Remedies Under The Lease
In some leases covenants made by leaseholders are expressed to be enforceable by other leaseholders in their building. They are known as mutually enforceable covenants.
In order to be mutually enforceable, however, the lease would have to expressly state that covenants are made for the benefit of other leaseholders. It is therefore often impossible for tenants to enforce lease covenants against each other directly.
As an alternative the lease may often allow a leaseholder to require their landlord to take action on their behalf. Usually the landlord is entitled to ask for money on account before the obligation to take action arises, which may be unsatisfactory to the aggrieved leaseholder.
Remedies Beyond The Lease
In addition to seeking a remedy under their lease, a leaseholder who has suffered nuisance may consider a claim in private nuisance directly against their neighbour.
A private nuisance will arise in this context where the unreasonable use leaseholder A makes of their property causes damage or disruption to the property of leaseholder B. The damage or interference must be substantial and/or unreasonable, so there is a triviality threshold.

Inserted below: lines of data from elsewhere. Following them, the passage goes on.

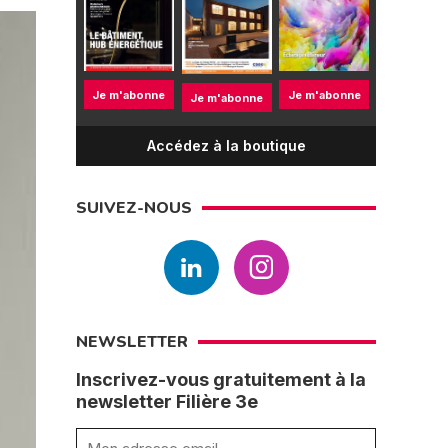
Je m'abonne
Je m'abonne
Je m'abonne
Accédez à la boutique
SUIVEZ-NOUS
NEWSLETTER
Inscrivez-vous gratuitement à la
newsletter Filière 3e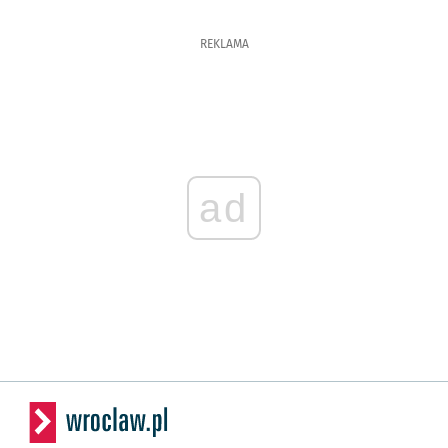
REKLAMA
ad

There are a number of remedies that a leaseholder has in nuisance. First of all there is an injunction, where the court orders a party to do something or refrain from doing something, to prevent future harm occurring. The second remedy is damages. A leaseholder can claim for damage to property as well as for loss of enjoyment. The final kind of remedy is abatement, whereby a party may be entitled to enter onto another’s land in order to end the nuisance.
Defences To Private Nuisance
The defendant may try and defend a claim in nuisance on several grounds, including:
- ‘Abnormal sensitivity’: that the claimant’s property is particularly sensitive to damage
- that the character of the locality is such that the behaviour is reasonable (e.g. a noise in the centre of a town might not constitute a nuisance, whereas it might in a village)
- that the time and duration of interference does not amount to a nuisance,
- that the claimant has accepted the nuisance by not taking action to stop it quickly
- that he conduct of the defendant has been reasonable.
This last point can be particularly important where flats are concerned. If the leaseholder causing the nuisance takes reasonable steps to remedy the nuisance, they may not be liable for it. Thus in Yianni v Shakeshaft  where a flat owner made a claim in private nuisance against their neighbour in respect of a leak, the neighbour avoided having to pay damages by taking reasonable steps to prevent further damage within a reasonable time.